Supplied information
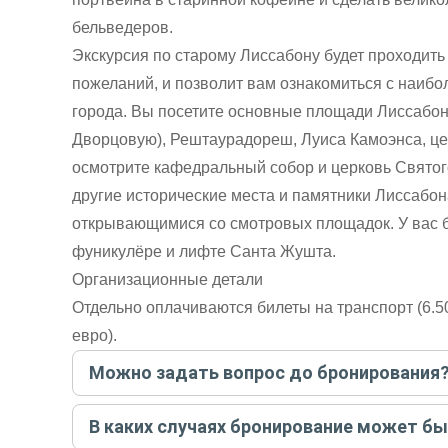
бельведеров.
Экскурсия по старому Лиссабону будет проходить 
пожеланий, и позволит вам ознакомиться с наиб
города. Вы посетите основные площади Лиссабо
Дворцовую), Рештаурадореш, Луиса Камоэнса, ц
осмотрите кафедральный собор и церковь Святого
другие исторические места и памятники Лиссабо
открывающимися со смотровых площадок. У вас б
фуникулёре и лифте Санта Жушта.
Организационные детали
Отдельно оплачиваются билеты на транспорт (6.50
евро).
Можно задать вопрос до бронирования
Достаточно перейти по ссылке «Задать вопрос» и на
В каких случаях бронирование может б
бронируйте экскурсию.
Задать вопрос
.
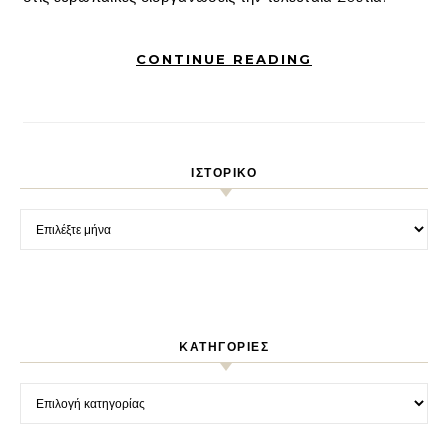
CONTINUE READING
ΙΣΤΟΡΙΚΌ
Ιστορικό
KΑΤΗΓΟΡΊΕΣ
Kατηγορίες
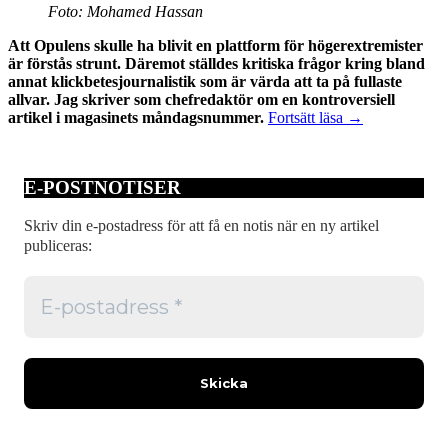
Foto: Mohamed Hassan
Att Opulens skulle ha blivit en plattform för högerextremister
är förstås strunt. Däremot ställdes kritiska frågor kring bland
annat klickbetesjournalistik som är värda att ta på fullaste
allvar. Jag skriver som chefredaktör om en kontroversiell
Klickbeten
artikel i magasinets måndagsnummer.
Fortsätt läsa
→
och
konsekvenser
E-POSTNOTISER
Skriv din e-postadress för att få en notis när en ny artikel
publiceras:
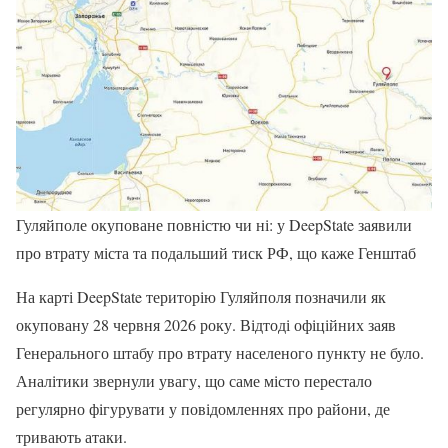
Гуляйполе окуповане повністю чи ні: у DeepState заявили
про втрату міста та подальший тиск РФ, що каже Генштаб
На карті DeepState територію Гуляйполя позначили як
окуповану 28 червня 2026 року. Відтоді офіційних заяв
Генерального штабу про втрату населеного пункту не було.
Аналітики звернули увагу, що саме місто перестало
регулярно фігурувати у повідомленнях про райони, де
тривають атаки.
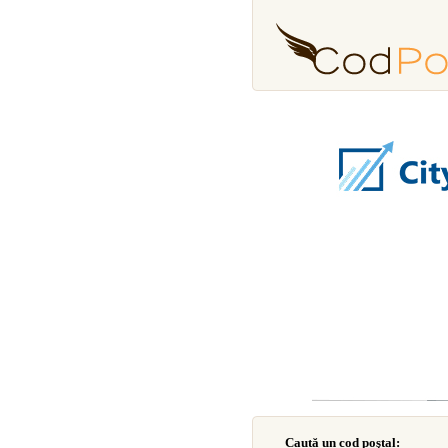
Caută un cod poştal:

Your goal
Only an exact copy of the records counts as an answer. Leave out the images.

Answer
бельведеров.
Экскурсия по старому Лиссабону будет проходить 
пожеланий, и позволит вам ознакомиться с наиб
города. Вы посетите основные площади Лиссабо
Дворцовую), Рештаурадореш, Луиса Камоэнса, ц
осмотрите кафедральный собор и церковь Святого
другие исторические места и памятники Лиссабо
открывающимися со смотровых площадок. У вас б
фуникулёре и лифте Санта Жушта.
Организационные детали
Отдельно оплачиваются билеты на транспорт (6.50
евро).
Можно задать вопрос до бронирования
Достаточно перейти по ссылке «Задать вопрос» и на
В каких случаях бронирование может б
бронируйте экскурсию.
Задать вопрос
.
CONTINUE READING
ΙΣΤΟΡΙΚΌ
Ιστορικό
KΑΤΗΓΟΡΊΕΣ
Kατηγορίες
Foto: Mohamed Hassan
Att Opulens skulle ha blivit en plattform för högerextremister
är förstås strunt. Däremot ställdes kritiska frågor kring bland
annat klickbetesjournalistik som är värda att ta på fullaste
allvar. Jag skriver som chefredaktör om en kontroversiell
Klickbeten
artikel i magasinets måndagsnummer.
Fortsätt läsa
→
och
konsekvenser
E-POSTNOTISER
Skriv din e-postadress för att få en notis när en ny artikel
publiceras:
Гуляйполе окуповане повністю чи ні: у DeepState заявили
про втрату міста та подальший тиск РФ, що каже Генштаб
На карті DeepState територію Гуляйполя позначили як
окуповану 28 червня 2026 року. Відтоді офіційних заяв
Генерального штабу про втрату населеного пункту не було.
Аналітики звернули увагу, що саме місто перестало
регулярно фігурувати у повідомленнях про райони, де
тривають атаки.
Caută un cod poştal:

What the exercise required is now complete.